Bob Dylan World Tours 1966-1974
by - Jesse Paddock

 

One of the hardest things about being a completist, of any artist’s body of work, is never being able to escape the worry that there’s some gem out there, eluding even the most diligent collector. Fans of Bob Dylan have long been dedicated to searching out the man’s marginalia, from the Basement Tape recordings to his sessions with Johnny Cash. Super-fan Joel Gilbert has now put out a documentary focused on Barry Feinstein, Dylan’s official tour photographer for his 1966 world tour and his 1974 return to the road with The Band. Unfortunately for Dylanologists, Gilbert is more interested in his own story than the man whose photographs he seeks out.

Unable to garner official licensing permission to use Dylan’s music, or at least unwilling to try, Gilbert calls upon his own moonlighting persona—as frontman of Highway 61 Revisited, the (self-proclaimed) world’s only Bob Dylan tribute band—to lend weightless cover accompaniment to Feinstein’s photos. Anyone who’s seen footage from Eat the Document, Dylan’s aborted 1966 film of the European leg of that tour (his first to feature electric live shows) knows how energized the music was. Feinstein’s photos capture that raw energy. He follows Dylan in his most prolific phase, as amphetamines and Carnaby Street fashions lead to the skewed perfection of Blonde on Blonde and, eventually, Dylan’s fatigue and seclusion. Gilbert travels to Woodstock, NY to find Feinstein and his cache of photos, many of which haven’t been shown publicly before. Decked out in Dylan drag, Gilbert stops along the way to scour the former hippie haven for burnouts, and in one particularly caustic and offensive scene, he leads one such strange tripper to believe he is in fact Bob Dylan.

Of course, the photographs speak for themselves, and Gilbert smartly uses the same 3-D imaging that’s popped up in recent photo-documentaries like The Kid Stays in the Picture and In the Realms of the Unreal to give the snapshots of Dylan an added kinetic touch. Good thing too, since Gilbert and Feinstein don’t exactly generate legendary discussions of their content. As they peruse them, Gilbert asks questions like “Did [Dylan’s] hair look the same in the morning as it did in the evening?” Feinstein’s responses tend toward the vague, as when he describes some Dylan lyric as being “some kind of sign of symbolic something of the times.”

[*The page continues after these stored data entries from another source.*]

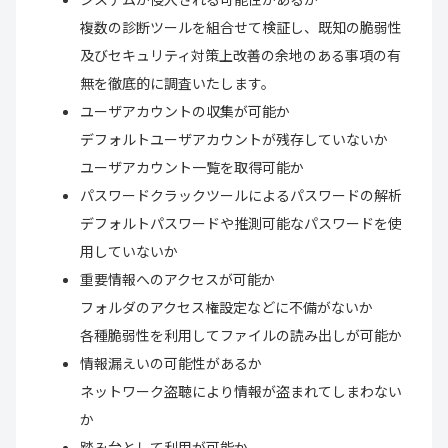
複数の診断ツールを組合せて検証し、既知の脆弱性
及びセキュリティ対策上改善の余地のある事項の有
無を徹底的に調査いたします。
ユーザアカウントの収集が可能か
デフォルトユーザアカウントが残存していないか
ユーザアカウント一覧を取得可能か
パスワードクラックツールによるパスワードの解析
デフォルトパスワードや推測可能なパスワードを使
用していないか
重要情報へのアクセスが可能か
フォルダのアクセス権設定などに不備がないか
各種脆弱性を利用してファイルの読み出しが可能か
情報漏えいの可能性があるか
ネットワーク盗聴により情報が盗まれてしまわない
か
踏み台として利用が可能か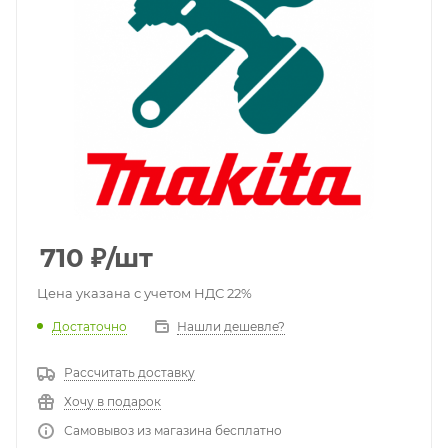
710
₽
/шт
Цена указана с учетом НДС 22%
Достаточно
Нашли дешевле?
Рассчитать доставку
Хочу в подарок
Самовывоз из магазина бесплатно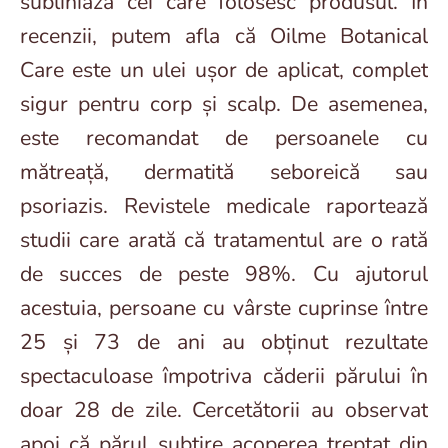
subliniază cei care folosesc produsul. În
recenzii, putem afla că Oilme Botanical
Care este un ulei ușor de aplicat, complet
sigur pentru corp și scalp. De asemenea,
este recomandat de persoanele cu
mătreață, dermatită seboreică sau
psoriazis. Revistele medicale raportează
studii care arată că tratamentul are o rată
de succes de peste 98%. Cu ajutorul
acestuia, persoane cu vârste cuprinse între
25 și 73 de ani au obținut rezultate
spectaculoase împotriva căderii părului în
doar 28 de zile. Cercetătorii au observat
apoi că părul subțire acoperea treptat din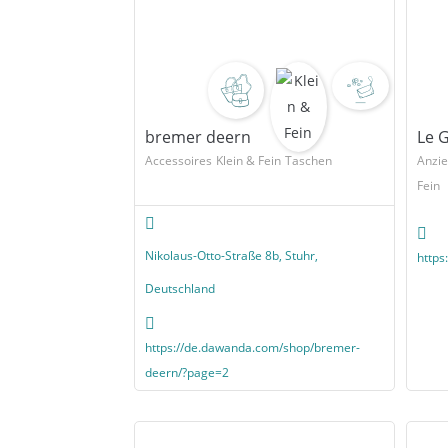
bremer deern
Le 
Accessoires
Klein & Fein
Taschen
Anzi
Fein
Nikolaus-Otto-Straße 8b, Stuhr,
http
Deutschland
https://de.dawanda.com/shop/bremer-
deern/?page=2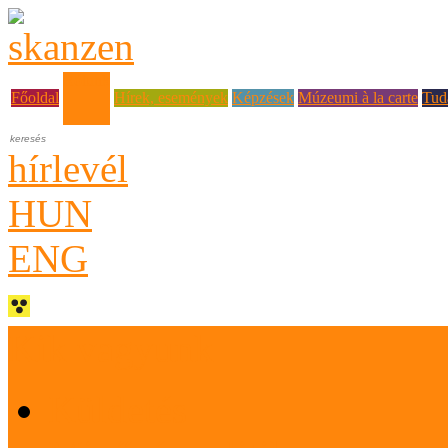
Rólunk
Főoldal
Hírek, események
Képzések
Múzeumi à la carte
Tud
hírlevél
HUN
ENG
Kik vagyunk
Küldetés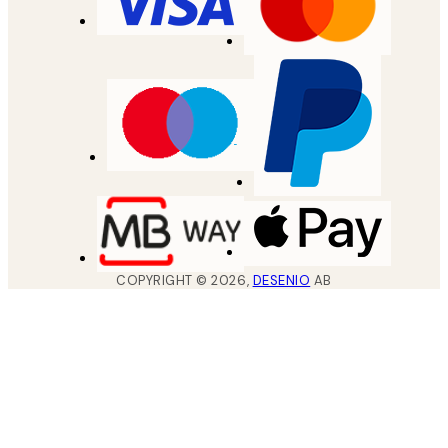
COPYRIGHT ©
2026
,
DESENIO
AB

The film jumps to life when Gilbert travels to Manhattan to interview A.J. Weberman, founder of Dylanology and a noted kook who started a fad of going through Dylan’s trash in the early seventies. It’s unclear why Gilbert seeks out Weberman, except to bridge the two sets of tour photos with some extraneous biography, but it’s a welcome respite from the shabby recreations of Dylan’s motorcycle accident in Woodstock. If Gilbert is a low-rent Dylan knock-off, Weberman invented Dylan exploitation. A rapid-fire ex-Yippie paranoiac, he’s a legitimate kook who shows up Gilbert’s hokey simulacrum. Infamous for selling his bootlegged phone conversations with Dylan, later provoking Dylan to assault him, Weberman comes off penitent and punchy, like the Rupert Pupkin of Bleecker and MacDougal.

Gilbert’s film returns to Feinstein, ultimately, in a look at his color photos of the 1974 tour (documented as the live album release Before the Flood). His camera again finds an artist whose continued explorations in songwriting and persona make him one of the most enigmatic pop culture figures. It’s not surprising that Gilbert’s documentary does little to change this.